— Que ferais-tu, mon brave Pierre?

— Té! pardi, un grand coup de pied dans la fourmilière et va te promener de l'humanité!»

Saint Joseph hocha sa vieille barbe… Il le faudrait terriblement fort, tout de même, ce coup de pied qui démolirait la terre…

Passe encore pour les Turcs, les Infidèles, ces peuplades d'Asie qui tombent en pourriture, mais le monde chrétien, c'est calé, c'est solide, bâti par le fils…

— Justement, reprit saint Pierre… Mais ce que le Christ a bâti, le Christ pourrait aussi bien le détruire. Je leur enverrais mon Fils Divin une seconde fois à ces galériens de par là-bas, et cet Antéchrist qui serait le Christ déguisé aurait tôt fait de vous les mettre en bourtouillade».

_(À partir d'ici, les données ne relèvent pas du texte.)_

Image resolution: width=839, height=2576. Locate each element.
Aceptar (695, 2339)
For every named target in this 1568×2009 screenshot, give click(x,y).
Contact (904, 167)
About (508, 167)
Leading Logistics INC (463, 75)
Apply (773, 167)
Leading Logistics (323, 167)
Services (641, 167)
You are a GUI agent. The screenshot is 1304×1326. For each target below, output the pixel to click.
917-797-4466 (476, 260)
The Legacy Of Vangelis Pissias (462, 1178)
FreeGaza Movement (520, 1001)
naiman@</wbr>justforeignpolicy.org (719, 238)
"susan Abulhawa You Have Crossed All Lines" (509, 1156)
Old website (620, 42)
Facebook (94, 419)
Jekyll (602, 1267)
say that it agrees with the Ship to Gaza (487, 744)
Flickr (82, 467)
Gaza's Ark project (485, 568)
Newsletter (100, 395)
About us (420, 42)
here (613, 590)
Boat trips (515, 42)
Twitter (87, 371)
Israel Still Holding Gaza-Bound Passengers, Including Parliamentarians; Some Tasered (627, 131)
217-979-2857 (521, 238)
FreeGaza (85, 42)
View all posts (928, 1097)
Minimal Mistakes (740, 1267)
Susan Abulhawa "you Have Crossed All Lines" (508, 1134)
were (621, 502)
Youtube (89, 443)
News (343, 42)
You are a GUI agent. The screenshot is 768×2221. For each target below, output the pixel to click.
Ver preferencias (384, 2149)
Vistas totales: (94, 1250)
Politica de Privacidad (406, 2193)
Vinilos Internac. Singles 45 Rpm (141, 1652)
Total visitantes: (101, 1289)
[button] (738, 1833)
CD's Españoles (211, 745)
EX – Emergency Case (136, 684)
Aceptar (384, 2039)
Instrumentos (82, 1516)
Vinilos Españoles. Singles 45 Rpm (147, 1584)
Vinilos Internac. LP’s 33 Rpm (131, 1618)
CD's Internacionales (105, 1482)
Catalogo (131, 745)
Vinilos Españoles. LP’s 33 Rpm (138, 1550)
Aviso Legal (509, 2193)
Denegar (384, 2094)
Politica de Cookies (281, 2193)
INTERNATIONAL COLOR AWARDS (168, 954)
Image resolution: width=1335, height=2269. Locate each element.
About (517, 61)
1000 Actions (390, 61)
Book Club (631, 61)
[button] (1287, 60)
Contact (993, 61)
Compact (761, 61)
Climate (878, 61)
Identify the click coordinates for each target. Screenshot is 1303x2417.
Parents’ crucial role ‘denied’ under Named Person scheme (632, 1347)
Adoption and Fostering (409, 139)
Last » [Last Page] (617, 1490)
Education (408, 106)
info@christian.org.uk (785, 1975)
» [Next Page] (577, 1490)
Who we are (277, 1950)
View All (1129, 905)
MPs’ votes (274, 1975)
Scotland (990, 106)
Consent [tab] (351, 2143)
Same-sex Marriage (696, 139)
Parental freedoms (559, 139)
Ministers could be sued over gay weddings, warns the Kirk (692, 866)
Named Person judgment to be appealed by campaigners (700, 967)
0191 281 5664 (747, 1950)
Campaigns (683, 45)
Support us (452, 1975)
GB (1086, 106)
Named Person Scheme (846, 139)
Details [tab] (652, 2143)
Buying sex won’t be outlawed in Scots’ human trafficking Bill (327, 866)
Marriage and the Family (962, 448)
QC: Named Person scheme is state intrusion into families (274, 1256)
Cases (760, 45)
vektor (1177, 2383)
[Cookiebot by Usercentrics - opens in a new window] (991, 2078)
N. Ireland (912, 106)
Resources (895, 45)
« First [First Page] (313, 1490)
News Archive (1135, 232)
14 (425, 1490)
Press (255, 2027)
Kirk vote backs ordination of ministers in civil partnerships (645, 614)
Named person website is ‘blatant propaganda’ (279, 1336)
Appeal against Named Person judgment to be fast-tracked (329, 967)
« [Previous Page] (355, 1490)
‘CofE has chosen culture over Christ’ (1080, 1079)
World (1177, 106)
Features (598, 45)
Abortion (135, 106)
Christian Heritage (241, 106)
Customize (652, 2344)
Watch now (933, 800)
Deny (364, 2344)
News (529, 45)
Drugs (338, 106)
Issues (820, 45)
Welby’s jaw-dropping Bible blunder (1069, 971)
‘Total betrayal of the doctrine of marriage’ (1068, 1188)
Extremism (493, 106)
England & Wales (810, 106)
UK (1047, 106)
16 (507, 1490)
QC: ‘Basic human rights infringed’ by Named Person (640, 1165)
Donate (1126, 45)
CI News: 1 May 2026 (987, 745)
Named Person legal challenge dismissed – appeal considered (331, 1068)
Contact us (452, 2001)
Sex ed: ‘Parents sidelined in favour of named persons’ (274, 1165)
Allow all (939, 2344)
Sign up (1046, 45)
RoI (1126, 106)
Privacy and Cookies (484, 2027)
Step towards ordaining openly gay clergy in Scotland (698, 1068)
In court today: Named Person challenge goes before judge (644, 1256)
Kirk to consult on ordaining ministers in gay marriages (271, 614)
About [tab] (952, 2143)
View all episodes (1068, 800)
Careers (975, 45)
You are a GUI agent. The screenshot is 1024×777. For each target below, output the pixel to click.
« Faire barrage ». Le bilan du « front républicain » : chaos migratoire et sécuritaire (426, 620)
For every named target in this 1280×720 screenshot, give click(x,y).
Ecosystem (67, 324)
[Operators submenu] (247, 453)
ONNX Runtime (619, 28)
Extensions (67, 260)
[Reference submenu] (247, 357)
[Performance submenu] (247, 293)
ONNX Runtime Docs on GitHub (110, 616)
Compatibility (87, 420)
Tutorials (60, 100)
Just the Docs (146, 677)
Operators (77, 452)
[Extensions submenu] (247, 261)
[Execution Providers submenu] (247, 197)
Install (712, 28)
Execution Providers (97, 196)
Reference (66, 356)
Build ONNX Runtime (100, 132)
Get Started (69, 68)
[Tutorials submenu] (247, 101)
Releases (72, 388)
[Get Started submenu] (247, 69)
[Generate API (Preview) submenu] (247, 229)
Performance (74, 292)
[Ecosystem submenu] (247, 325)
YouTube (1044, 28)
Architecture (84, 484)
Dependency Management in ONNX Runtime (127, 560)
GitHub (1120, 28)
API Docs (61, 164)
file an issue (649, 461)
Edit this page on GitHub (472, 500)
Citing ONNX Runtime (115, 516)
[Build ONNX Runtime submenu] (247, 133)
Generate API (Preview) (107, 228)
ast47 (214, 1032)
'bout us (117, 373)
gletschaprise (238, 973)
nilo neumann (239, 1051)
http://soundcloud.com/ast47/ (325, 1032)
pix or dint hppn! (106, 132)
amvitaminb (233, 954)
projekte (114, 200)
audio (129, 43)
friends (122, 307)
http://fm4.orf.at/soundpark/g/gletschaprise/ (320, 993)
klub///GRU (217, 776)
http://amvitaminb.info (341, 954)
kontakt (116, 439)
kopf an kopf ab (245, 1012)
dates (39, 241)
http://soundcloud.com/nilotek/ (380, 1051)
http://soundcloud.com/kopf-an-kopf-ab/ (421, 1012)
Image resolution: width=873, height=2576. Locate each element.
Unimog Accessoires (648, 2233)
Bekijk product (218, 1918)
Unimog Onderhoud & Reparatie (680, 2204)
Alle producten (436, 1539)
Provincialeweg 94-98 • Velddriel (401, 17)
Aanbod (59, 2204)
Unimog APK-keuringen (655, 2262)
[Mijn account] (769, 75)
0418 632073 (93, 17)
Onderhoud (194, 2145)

Le bon saint parlait dans sa colère, sans bien penser ce qu'il disait, sans se douter surtout que ses paroles seraient répétées au Divin Maître, et sa surprise fut grande quand tout à coup le Fils de l'homme se dressa devant lui, un petit paquet sur l'épaule au bout d'un bâton de route, ordonnant de sa voix ferme et douce:

«Pierre, viens… Je t'emmène.»

À la pâleur de Jésus, à la fièvre de ses grands yeux cernés qui jetaient encore plus de feux que son auréole, Pierre comprit tout de suite, et regretta d'avoir trop parlé. Que n'aurait-il pas donné pour que cette seconde mission du Fils de Dieu sur la terre n'eût pas lieu, surtout pour n'être pas lui-même du voyage! Il s'agitait, tout éperdu, les mains chevrotantes:

«Ah! mon Dieu… Ah! mon Dieu… Et mes clefs, qu'est-ce que j'en vais faire?» C'est vrai que pour une aussi longue route son lourd trousseau n'était pas commode.»Et ma porte, qui me la gardera?»